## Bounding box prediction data
┏━━
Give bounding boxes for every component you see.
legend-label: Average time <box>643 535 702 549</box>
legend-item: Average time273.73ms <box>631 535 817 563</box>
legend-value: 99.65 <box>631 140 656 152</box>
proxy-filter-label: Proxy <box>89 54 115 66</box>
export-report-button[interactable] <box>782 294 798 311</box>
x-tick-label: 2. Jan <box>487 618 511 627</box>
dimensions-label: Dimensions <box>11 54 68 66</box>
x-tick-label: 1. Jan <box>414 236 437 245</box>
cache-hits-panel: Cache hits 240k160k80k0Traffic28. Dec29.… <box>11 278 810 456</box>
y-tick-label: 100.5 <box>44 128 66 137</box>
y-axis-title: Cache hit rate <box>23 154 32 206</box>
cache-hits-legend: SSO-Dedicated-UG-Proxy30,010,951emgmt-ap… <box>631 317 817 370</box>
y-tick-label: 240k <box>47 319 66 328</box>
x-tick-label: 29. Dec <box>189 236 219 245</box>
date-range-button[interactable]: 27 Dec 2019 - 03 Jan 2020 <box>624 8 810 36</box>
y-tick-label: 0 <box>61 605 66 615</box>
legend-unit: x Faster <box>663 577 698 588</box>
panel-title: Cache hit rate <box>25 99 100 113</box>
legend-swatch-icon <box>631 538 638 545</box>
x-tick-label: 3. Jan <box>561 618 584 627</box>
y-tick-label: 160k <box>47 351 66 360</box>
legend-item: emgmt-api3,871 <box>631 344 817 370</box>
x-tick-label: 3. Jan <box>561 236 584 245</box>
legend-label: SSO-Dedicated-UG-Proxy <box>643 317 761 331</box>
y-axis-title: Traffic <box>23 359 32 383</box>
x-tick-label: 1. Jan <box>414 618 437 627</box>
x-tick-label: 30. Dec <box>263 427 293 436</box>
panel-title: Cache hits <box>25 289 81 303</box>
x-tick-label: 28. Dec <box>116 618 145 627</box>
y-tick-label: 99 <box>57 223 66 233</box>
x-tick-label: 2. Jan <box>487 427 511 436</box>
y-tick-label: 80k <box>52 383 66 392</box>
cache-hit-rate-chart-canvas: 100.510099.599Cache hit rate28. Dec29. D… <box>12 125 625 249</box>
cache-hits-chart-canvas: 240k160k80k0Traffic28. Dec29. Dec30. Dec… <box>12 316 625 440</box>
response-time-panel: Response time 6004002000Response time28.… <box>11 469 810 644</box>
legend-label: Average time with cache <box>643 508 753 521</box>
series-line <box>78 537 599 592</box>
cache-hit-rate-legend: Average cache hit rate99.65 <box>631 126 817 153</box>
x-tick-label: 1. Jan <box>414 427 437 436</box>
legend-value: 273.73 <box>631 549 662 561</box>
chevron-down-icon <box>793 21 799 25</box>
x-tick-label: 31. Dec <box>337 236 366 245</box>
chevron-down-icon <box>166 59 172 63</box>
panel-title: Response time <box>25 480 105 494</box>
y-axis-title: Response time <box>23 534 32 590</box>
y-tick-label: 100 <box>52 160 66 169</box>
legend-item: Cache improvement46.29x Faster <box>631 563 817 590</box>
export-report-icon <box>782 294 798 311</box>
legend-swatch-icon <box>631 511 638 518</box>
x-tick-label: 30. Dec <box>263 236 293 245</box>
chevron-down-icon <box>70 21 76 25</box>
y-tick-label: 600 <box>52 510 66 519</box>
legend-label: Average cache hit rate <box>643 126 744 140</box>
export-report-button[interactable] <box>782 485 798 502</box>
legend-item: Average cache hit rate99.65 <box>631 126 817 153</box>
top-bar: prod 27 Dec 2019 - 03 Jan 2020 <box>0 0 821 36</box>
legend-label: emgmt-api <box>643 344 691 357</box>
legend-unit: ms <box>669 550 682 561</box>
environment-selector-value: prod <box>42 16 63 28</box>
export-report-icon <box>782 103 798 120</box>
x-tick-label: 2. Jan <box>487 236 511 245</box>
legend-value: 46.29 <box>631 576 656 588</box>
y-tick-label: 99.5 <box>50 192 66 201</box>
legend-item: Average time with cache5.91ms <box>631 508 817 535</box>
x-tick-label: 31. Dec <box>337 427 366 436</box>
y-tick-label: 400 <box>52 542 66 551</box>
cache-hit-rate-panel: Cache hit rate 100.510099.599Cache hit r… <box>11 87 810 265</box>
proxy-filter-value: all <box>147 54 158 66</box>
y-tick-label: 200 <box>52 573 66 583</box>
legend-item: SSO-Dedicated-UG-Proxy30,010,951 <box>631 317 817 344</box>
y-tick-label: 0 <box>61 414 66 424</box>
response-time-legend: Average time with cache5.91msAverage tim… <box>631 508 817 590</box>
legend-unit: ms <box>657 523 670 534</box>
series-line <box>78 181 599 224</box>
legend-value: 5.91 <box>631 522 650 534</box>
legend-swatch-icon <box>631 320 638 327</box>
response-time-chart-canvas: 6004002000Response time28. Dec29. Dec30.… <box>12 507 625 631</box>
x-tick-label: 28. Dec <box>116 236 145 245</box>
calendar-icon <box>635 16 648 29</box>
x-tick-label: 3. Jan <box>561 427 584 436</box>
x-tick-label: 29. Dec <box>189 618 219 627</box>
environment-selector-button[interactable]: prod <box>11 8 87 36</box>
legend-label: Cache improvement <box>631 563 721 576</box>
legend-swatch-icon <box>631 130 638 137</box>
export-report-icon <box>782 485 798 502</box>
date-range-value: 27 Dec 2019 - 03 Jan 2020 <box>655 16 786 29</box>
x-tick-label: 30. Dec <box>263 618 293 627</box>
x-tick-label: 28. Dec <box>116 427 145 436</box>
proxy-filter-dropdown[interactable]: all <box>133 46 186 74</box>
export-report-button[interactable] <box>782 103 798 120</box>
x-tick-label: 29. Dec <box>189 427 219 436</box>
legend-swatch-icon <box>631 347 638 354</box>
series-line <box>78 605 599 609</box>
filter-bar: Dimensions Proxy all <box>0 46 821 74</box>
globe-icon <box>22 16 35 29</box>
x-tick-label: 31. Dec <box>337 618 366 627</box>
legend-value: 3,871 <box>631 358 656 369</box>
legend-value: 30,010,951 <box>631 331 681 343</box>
┗━━
## HOW TO COMPLETE THIS TASK
Which lines of the records above contain the word "Dimensions"? Copy each of them.

## SOLUTION BELOW
dimensions-label: Dimensions <box>11 54 68 66</box>
filter-bar: Dimensions Proxy all <box>0 46 821 74</box>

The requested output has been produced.